Свои школьные годы Андреа запомнил как черно-белый пунктир. Долгие черные линии обозначали скучные, тихие дни втроем. Розария лежит в спальне на безупречно заправленной брачной кровати с двумя подушками с каждой стороны и отрешенно смотрит в потолок. Её черное платье вычерчено стройным силуэтом на белоснежном вышитом покрывале, и тонкие ступни, в серых шерстяных, сморщенных на лодыжках чулках, стыдливо прикасаются друг к другу большими пальцами. Или же, Розария сидит в кресле у окна (и Библия в её руках без спроса переворачивает туда-сюда пару нерешительных легких страниц), она все так же отрешенно смотрит в окно поверх крыш, сквозь облака и голубизну небес, словно пытается распознать в созерцаемой немоте равнодушной бесконечности долгожданное и бесспорное знамение о том, когда же милость всевышнего снизойдет на неё. На кухне тётка Мария варит фасоль, чистит казан и слушает хрипливое радио Ватикана. Андреа сидит за письменным столом в своей комнате и читает учебник по математике.
Когда приезжал отец, жизнь меняла пластинку, и черные отрезки прерывались. Белый цвет, обозначавший дни, проведенные с отцом, определялся не отсутствием черных дев, которые, конечно, никуда не девались, а смешением их со множеством других ярких цветных воздушных потоков, которые, преломляясь призмой памяти, соединялись в луч белого света: зеленые склоны рощ, куда все вместе ходили на прогулки; красный нос старика Руджеро, чей день начинался “Слезой Везувия” и заканчивался “Кровью Иуды”, и который хоть и любил обоих, но смел наведываться к отцу, а не к сыну в отсутствие отца; оранжевый воздушный змей, который летел по берегу голубого неба, там, за горизонтом сливавшегося с морем и набегавшего розовой пеной на блестящие камушки и ракушки, которые меркли и серели, когда сухие стояли в банке на столе, и было уже не так жалко, если ворчливая Мария выбрасывала их.

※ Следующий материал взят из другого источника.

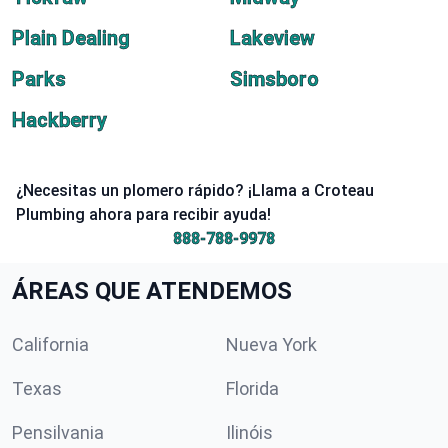
Plain Dealing
Lakeview
Parks
Simsboro
Hackberry
¿Necesitas un plomero rápido? ¡Llama a Croteau
Plumbing ahora para recibir ayuda!
888-788-9978
ÁREAS QUE ATENDEMOS
California
Nueva York
Texas
Florida
Pensilvania
Ilinóis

Он ясно помнил то, ничего не выражающее, утро, скорее всего это было ноябрьское утро, когда от лета, от бабьего в том числе, не осталось ни малейшего следа, и солнце навсегда исчезло за серой туманной завесой облаков. До Рождества было еще далеко, до весны и подавно, отец только уехал, и сам вопрос о том, когда он вернется, был преждевременным. И не было места ни воспоминаниям о прошлом, ни мечтам о будущем, а была только влажная дорога в школу, которую он знал наизусть со всеми её выбоинами, кочками, лужами, трещинами, и он так истер её своими ногами, что в пору ей уже было выпустить из своих недр волшебного джина, который бы рассказал ему секрет человеческого счастья. Он верил, что люди сотворены для счастья, только почему-то оно у них не получается. Они забывают. Им помогают забыть. Наверное. Они рвутся к не своим идеалам, создают себе такие условия, в которых же сами потом и задыхаются. Но если найти научную, одну на всех верную формулу счастья, то люди станут жить лучше. Она, наверняка, очень сложная эта формула, иначе бы люди уже догадались до неё.